Strong wind brings down trees, power lines

Thursday, April 9, 2020
Debris from a downed tree is spread over the roadway by 1113 Avenue D Thursday morning following Wednesday’s storm. It knocked out power in the area.
Banner Graphic/Jared Jernagan

Emergency personnel kept busy clearing debris from the roads after a heavy storm rolled through Putnam County Wednesday evening.

High wind that accompanied it led to damages and impeded routes throughout the area.

Putnam County Dispatch told the Banner Graphic Thursday morning that it had documented 21 incidents related to the storm.

It was provided the majority of calls were sent from within a five-mile radius of Greencastle.

Power was knocked out to homeowners in the eastern part of Avenue D after a large tree split and brought down power lines. Debris was spread out over the roadway.

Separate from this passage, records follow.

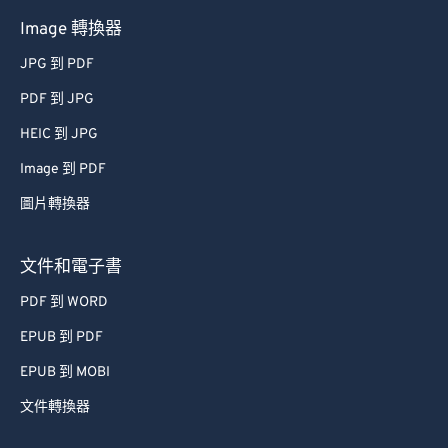
Image 轉換器
JPG 到 PDF
PDF 到 JPG
HEIC 到 JPG
Image 到 PDF
圖片轉換器
文件和電子書
PDF 到 WORD
EPUB 到 PDF
EPUB 到 MOBI
文件轉換器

A motorist driving on Manhattan Road ran into a downed tree during the storm. The accident temporarily closed down the road.
Courtesy Putnam County Sheriff’s Department

At approximately 11:30 p.m., the Putnam County Sheriff’s Department responded to an incident on Manhattan Road where a motorist ran into a fallen tree. The driver sustained no injuries, but the road was closed at the 5000 block for at least an hour.

In the northern part of the county, the Roachdale Police Department reported at about the same time that power lines were down in the areas of Washington and Rush streets, as well as Railroad and Spring streets.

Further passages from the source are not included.